L’histoire du contrôle interne offre une succession de définitions du concept (Sous-section 1). Au fil du temps, ont été établis plusieurs principes fondamentaux (Sous-section 2), qui aident le contrôle des risques à se positionner dans son environnement organisationnel (Sous- section 3).

Sous-section 2.1.1 - Définitions et éléments constitutifs

Le contrôle interne est un concept d’origine comptable. Lorsque Mikol (1998) établit la liste de ses définitions successives, il remonte à l’ouvrage de Fain et Faure, La révision comptable (1948), qui fixe l’objet premier de ce type de vérification : la lutte contre la fraude. Des mutations successives ont transformé le contrôle interne en gestion des risques. De même, les

méthodologies de Business Risk Audit (BRA) ont opéré une réingénierie de l’audit traditionnel (Knechel, 2007), même si elles ont été présentées comme des innovations majeures à la fin des années quatre-vingt-dix (Curtis et Turley, 2007). Avec le recul, il s’agissait davantage d’une évolution que d’une révolution, voire d’une évolution régressive (Flint, Fraser et Hatherly, 2008). Pour autant, l’ambition initiale était bien d’adopter une approche par les risques pour transformer la technologie de l’audit (Robson, Humphrey, Khlaifa et Jones, 2007).

Comme le souligne Musy (2007), le contrôle interne constitue une transposition discutable de l’anglais internal control. Le contrôle, dans son acception française, induit en effet des notions de vérification ou de domination. En anglais, en revanche, le terme control implique plutôt la maîtrise ou la bonne gestion d’une activité. La nuance pourrait conduire à remplacer « contrôle interne » par « maîtrise des activités ». Pour autant, la traduction la plus naturelle et la plus courante, que nous conserverons, est bien celle de contrôle interne.

Depuis l’ouvrage de Fain et Faure jusqu’au premier référentiel COSO, six définitions du contrôle interne se sont succédé :

Tableau 8 - Chronologie des définitions du contrôle interne (d’après Mikol, 1998) Date Source Définition proposée

1948

Fain et Faure

(La révision comptable, 1948,

p. 33)

« Le contrôle interne consiste en une organisation rationnelle de la comptabilité et du service comptable, visant à prévenir ou, tout au moins, à découvrir sans retard les erreurs ou les fraudes. »

1977

Ordre français des experts-comptables,

(Le contrôle interne

1977, p. 8)

« Le contrôle interne est l’ensemble des sécurités contribuant à la maîtrise de l’entreprise. Il a pour but, d’un côté, d’assurer la protection, la sauvegarde du patrimoine et la qualité de l’information, de l’autre, l’application des instructions de la direction et de favoriser l’amélioration des performances. Il se manifeste par l’organisation, les méthodes et procédures de chacune des activités de l’entreprise pour maintenir la pérennité de celle-ci. »

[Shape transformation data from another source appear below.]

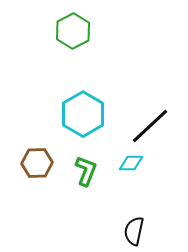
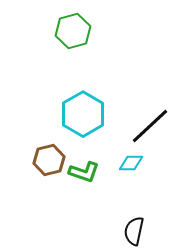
green hexagon: rotated 12 degrees clockwise
brown hexagon: moved 12 px right, 3 px up; rotated 12 degrees counterclockwise
green L-shape: moved 2 px left, 1 px down; rotated 88 degrees clockwise
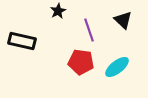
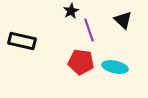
black star: moved 13 px right
cyan ellipse: moved 2 px left; rotated 50 degrees clockwise
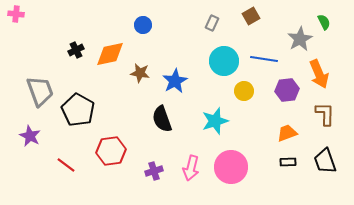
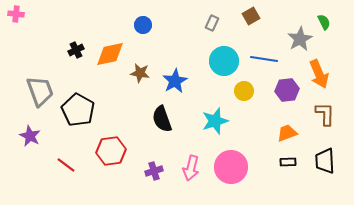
black trapezoid: rotated 16 degrees clockwise
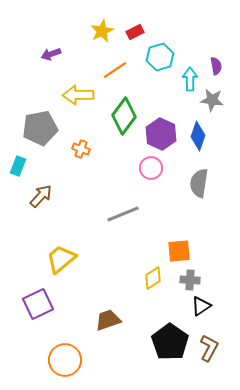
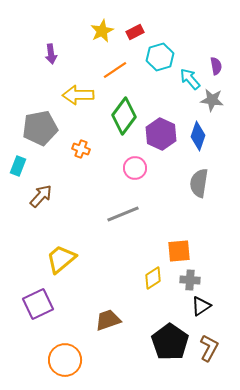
purple arrow: rotated 78 degrees counterclockwise
cyan arrow: rotated 40 degrees counterclockwise
pink circle: moved 16 px left
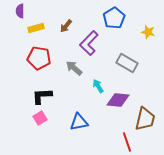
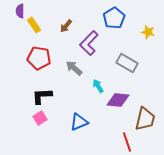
yellow rectangle: moved 2 px left, 3 px up; rotated 70 degrees clockwise
blue triangle: rotated 12 degrees counterclockwise
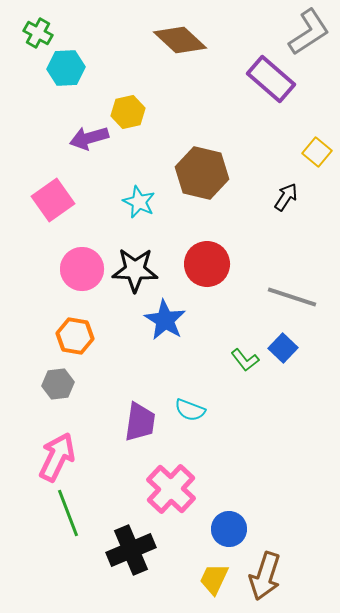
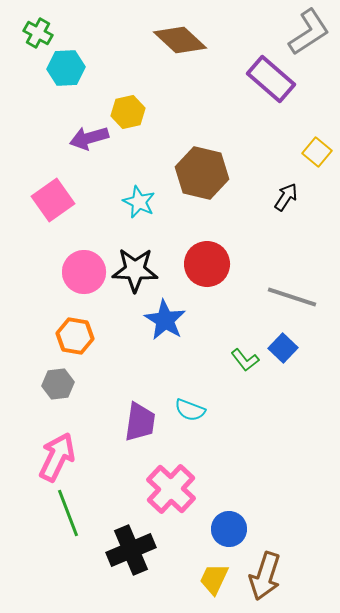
pink circle: moved 2 px right, 3 px down
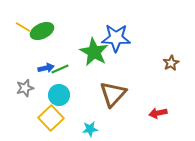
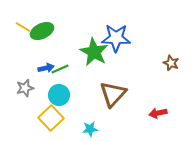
brown star: rotated 21 degrees counterclockwise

1981 International Federation of Accountants (« Recommandation internationale d’audit », 1981)

« Le système de contrôle interne est constitué de l’organigramme et de l’ensemble des méthodes et procédures adoptées par la direction d’une entité, lui permettant d’assurer, autant que possible, la conduite ordonnée et efficace de ses activités, notamment l’application de sa politique générale, la protection de son patrimoine, la prévention et la détection de fraudes et d’erreurs, l’exactitude et l’exhaustivité des enregistrements comptables et la préparation dans des délais satisfaisants d’une information financière fiable. »

1986

Institut Canadien des Comptables Agréés (Manuel de l’ICCA, 1986, § 5200.05)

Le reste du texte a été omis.